Salome, Leon Herbo, 1889
Trained at the academy, Ivan Kramskoi chose to join the Russian Wanderers movement. With his masterful academic technique he painted Christ in the desert. Instead of a glorious leader, we see a barefoot exhausted man with sunken eyes contemplating in the cold desert. Truly a man of sorrows.
Christ in the desert, Ivan Kramskoi, 1872
At the end of his tour through Israel, Jesus went to Jerusalem. Preparing for his imminent death, he had a final meal with his followers and retreated on a nearby hill with his close friends to await his betrayal and arrest. In this Gethsemane olive garden, he prayed to his father for strength. This scene is illustrated by the Danish Carl Bloch as one of the paintings he made for the restauration of the chapel of Frederiksborg castle. Left alone by even his closests friends, Bloch paints an angel from God to give comfort in this dark hour.
Gethsemane, Carl Heinrich Bloch, 1875
The path of Jesus leads to the cross. Being the most illustrated scene in the life of Christ, some artists chose a different angle of view. Jean Leon Gerome depicts the crucifixion scene by painting the shadow of the cross. While the people return to Jerusalem and the sun carves sharp shadows on the foreground, the darkness invades from the background to complete the isolation of Jesus. And only when his suffering was completed, Jesus could die and speak his last words : it is completed (consummatum est).

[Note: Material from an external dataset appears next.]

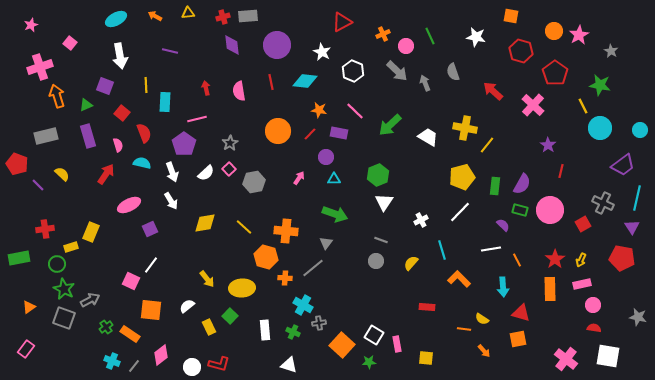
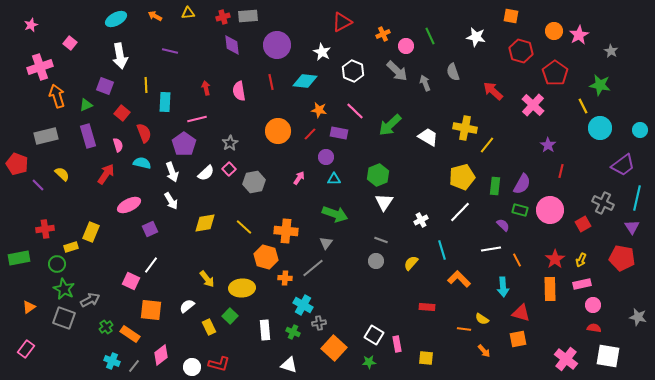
orange square at (342, 345): moved 8 px left, 3 px down
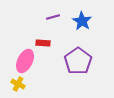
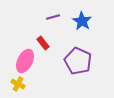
red rectangle: rotated 48 degrees clockwise
purple pentagon: rotated 12 degrees counterclockwise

Consummatum est, Jean Leon Gerome, 1867
However, this would not be the last words of Jesus. After the Jewish sabbath on the first day of the week, Jesus rose from the dead. And he spoke with his disciples again. But things had changed. His disciples did not recognize him immediately. And when they did, Jesus slipped away. This was illustrated by Caravaggio in his “Supper at Emmaus”. Although Caravaggio obviously is not a 19th century painter, he was a master of realism. And a master of light and dark. Jesus is depicted without beard and without a classical halo. Instead he has shadows as an anti-halo and on the tablelinnen the fruit basket casts a particular shadow in the form of a fish tail, the Christian Ichtus symbol.